HOA LAW - Recent Decisions Support HOA Board of Directors



            HOA Board Meetings Are Legally Protected Activity

            In the recent decision of Nancy Ann Lee v. Silveira, the court of appeals ruled in favor of the 6 directors who were sued by 3 other directors on the board regarding the majority voting to approve the renewal of the HOA's management company contract, and approving a bid for construction of a roofing project.  The minority directors asserted a cause of action for declaratory relief and in effect, were attempting to have the court decide between the views of the two camps of directors on the board regarding the disputed HOA issues.
            The majority directors filed a motion under Code of Civil Procedure, section 425.16 (statute that provides for an "anti-SLAPP" motion against a Strategic Lawsuit Against Public Participation lawsuit) contending that the claim arose from an act in furtherance of a person's right of petition or free speech, which includes any written or oral statement or writing made in a place open to the public or a public forum in connection with an issue of public interest, or any other conduct in furtherance of the exercise of the constitutional right of petition or free speech in connection with a public issue or an issue of public interest.  
            The Court recognized that duly noticed board meetings of a HOA meet the statutory definition of a "public forum" within the meaning of the anti-SLAPP statute because they serve a function similar to that of a governmental body.
            The Court also recognized that the acts of the director defendants concerned matters of "public Interest" as defined by the statute.
            The acts complained of also involved director defendants' decisionmaking on "public issues" (i.e., the roofing project and the management contract) that divided the board.  The plaintiff directors complained that the defendant directors engaged in wrongful conduct as a result of how they voted in board meetings on the "public issues" affecting the HOA members.
            Because the defendant directors made a prima facie showing that the plaintiff's complaint arose from protected activity under the anti-SLAPP statute, the plaintiff's were required to show that their declaratory relief claim concerned an actual controversy involving justiciable questions relating to the rights or obligations of a party.   The Court concluded that the plaintiffs could not show an actual controversy on their claim that the majority block allegedly failed to obtain the necessary bids in connection with the roofing project or to renew the management contract.
            This case not only illustrates the extent to which dissident minority directors can feel so strongly about their opinions of board decisions that they will file legal action against the other directors, but it also confirms that the courts will enforce the protections provided to defendant directors when they are sued regarding their good-faith votes on HOA business during board of director's meetings.

            Homeowners Cannot Encroach On HOA Common Area Without Permission

            In the recent decision of Nellie Gail Ranch Owners Association v.
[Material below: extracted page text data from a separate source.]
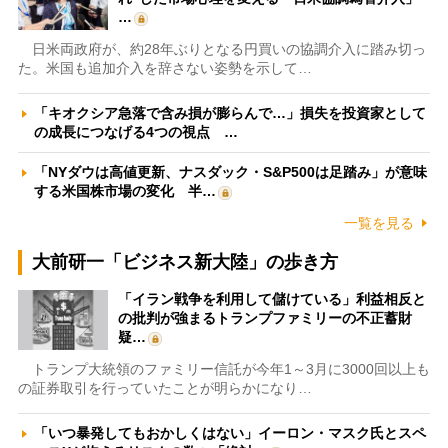
…
日米両政府が、約28年ぶりとなる円買いの協調介入に踏み切っ
た。米国も追加介入を辞さない姿勢を示して…
「キオクシア急落で含み損が膨らんで…」損失を投資家として
の成長につなげる4つの視点 …
「NYダウは高値更新、ナスダック・S&P500は足踏み」が意味
する米国株市場の変化 半…
一覧を見る
大前研一「ビジネス新大陸」の歩き方
「イラン戦争を利用して儲けている」利益相反と
の批判が強まるトランプファミリーの不正蓄財
疑…
トランプ大統領のファミリー信託が今年1～3月に3000回以上も
の証券取引を行っていたことが明らかになり…
「いつ暴発してもおかしくはない」イーロン・マスク氏とスペ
McMullin, the appellate court affirmed the trial court's judgment in favor of the Nellie Ranch HOA to:
            - quiet title in favor of the HOA to a portion of common area on which McMullin had built a retaining wall and other improvements without the written consent of the HOA as required by its CC&Rs and Architectural Review Committee Guidelines that required prior written approval before construction of significant alterations to any improvements on their property,     
            - require McMullin to remove the wall and improvements at his expense, and
            -  pay the HOA more than $190,000 in attorneys fees and costs.
            McMullin's claim of adverse possession was rejected, even though McMullin argued the common area had no value and no property taxes were assessed for it.  The court found that HOA common area's have value, and the taxes on the common areas was assessed to the individual property owners in the HOA consistent with the law concerning property taxes on common areas owned by HOAs (under Rev. & Taxation Code, section 2188.5), and because McMullin did not pay them for the disputed common area for a five-year period, he did not satisfy that essential element of the adverse possession claim. 
            Although McMullin requested an equitable easement because he preferred to pay monetary damages to the HOA and have his retaining wall remain, the court agreed that a mandatory injunction requiring McMullin to remove the encroachment in the form of the retaining wall and improvement was appropriate because McMullin did not act innocently by his failure to disclose the true nature of his building plans and he began construction knowing that he did not have the necessary approvals, and the balancing of the hardships greatly favored the HOA as McMullin's construction had denied the HOA the common area it previously owned free of any adverse claim from McMullin.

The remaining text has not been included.